Sou um revisor de letras mortas, por Walfrido Vianna

EU SOU UM REVISOR DE LETRAS MORTAS

Walfrido Vianna

Eu sou um revisor de letras mortas. Tenho sido e durante muito tempo ainda serei (talvez) um revisor de letras mortas. Quem dedica mais da metade útil do seu dia a zelar por artigos agora antigos, dispositivos sem mais valia, caputs ápodes em falecidas normas, é um revisor de letras mortas.

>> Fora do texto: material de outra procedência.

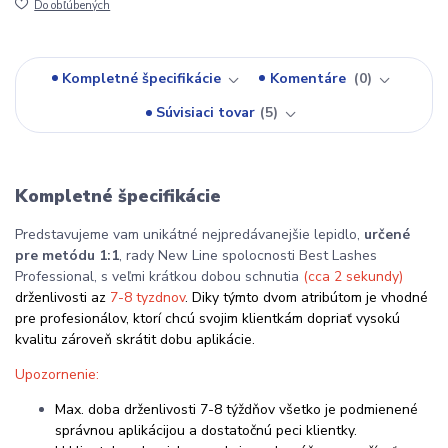
Do obľúbených
Kompletné špecifikácie
Komentáre
0
Súvisiaci tovar
5
Kompletné špecifikácie
Predstavujeme vam unikátné nejpredávanejšie lepidlo,
určené
pre metódu 1:1
, rady New Line spolocnosti Best Lashes
Professional, s ve
ľmi krátkou dobou schnutia
(cca 2 sekundy)
drženlivosti az
7-8 tyzdnov
. Diky týmto dvom atribútom je vhodné
pre profesionálov, ktorí chcú svojim klientkám dopriať vysokú
kvalitu zároveň skrátit dobu aplikácie.
Upozornenie:
Max. doba drženlivosti 7-8 týždňov všetko je podmienené
správnou aplikácijou a dostatočnú peci klientky.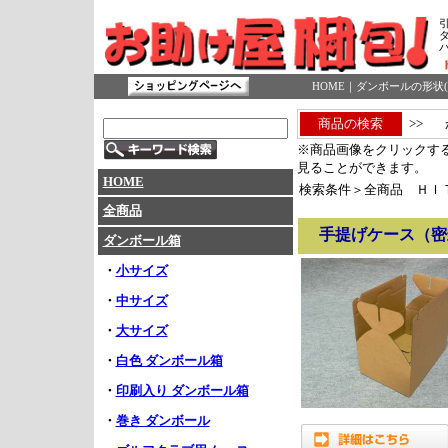
HOME
｜
ダンボールの形状(
商品の検索
>>
※商品画像をクリックす
見ることができます。
HOME
検索条件＞全商品 ＨＩＴ商
全商品
手提げケース（密
ダンボール箱
・
小サイズ
・
中サイズ
・
大サイズ
・
白色 ダンボール箱
・
印刷入り ダンボール箱
・
巻き ダンボール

Um dia, estando a pesquisar a origem do meu nome, descobri: “Walfrido, do teutônico, o que dá a paz, o que vela os mortos, o que guarda os túmulos”. E isso, até há pouco, fez para mim sentido nenhum. Mas neste momento bem compreendo, evidente e óbvio como um girassol ao sol, que agora sou como Anúbis, o deus egípcio guardião das tumbas — que agora eu sou um revisor de letras mortas. Ah, com que zelo, com que cuidado, nos últimos anos pus-me a lavar, assear, higienizar, varrer, ensaboar, despoluir, espanar, escovar, esfregar, desempoar, desencardir, desenxovalhar, desenodoar, abluir, desinfetar, esterilizar, assepsiar, sanear, aclarar, desanuviar, desenevoar enunciados. 

Separava o joio do artigo, o cisco do inciso, a úsnea da alínea. Desenfarruscava parágrafos. E purificava dispositivos outros, como que a redimi-los de algum pecado ou de algo que lhes fosse nocivo à sua carne de legitimidade.

Mas agora eu sou um revisor de letras mortas. Como o anatomista que rearranja os tecidos num corpo sem vida, ou como sabe as vísceras num morto o legista. A alguns, confesso, eu os nutria com maior diligência. Pareciam-me mais caros que outros, muito embora sempre os tenha julgado como um pai que igualmente a seus filhos julga — ainda que em verdade deles nenhum tenha nascido de mim. Mas eram como se fossem. Ah, que lindeza este: “LVII – Ninguém será considerado culpado sem o trânsito em julgado da sentença penal condenatória”! E este então, que mimo: “X – São invioláveis a intimidade, a vida privada, a honra e a imagem das pessoas, assegurado o direito de indenização pelo dano material ou moral decorrente da sua violação”! E que belezura também: “LIV – ninguém será privado da liberdade ou de seus bens sem o devido processo legal”!

Mas o país que eu conhecia parece estar se desvanecendo. A Justiça fechou o expediente e está a meio-pau. E o que antes era Direito, na democrática normalidade, agora é fé, convicção, seita. Ou a mais obscena moralidade. Eu sou um guardião de letras mortas.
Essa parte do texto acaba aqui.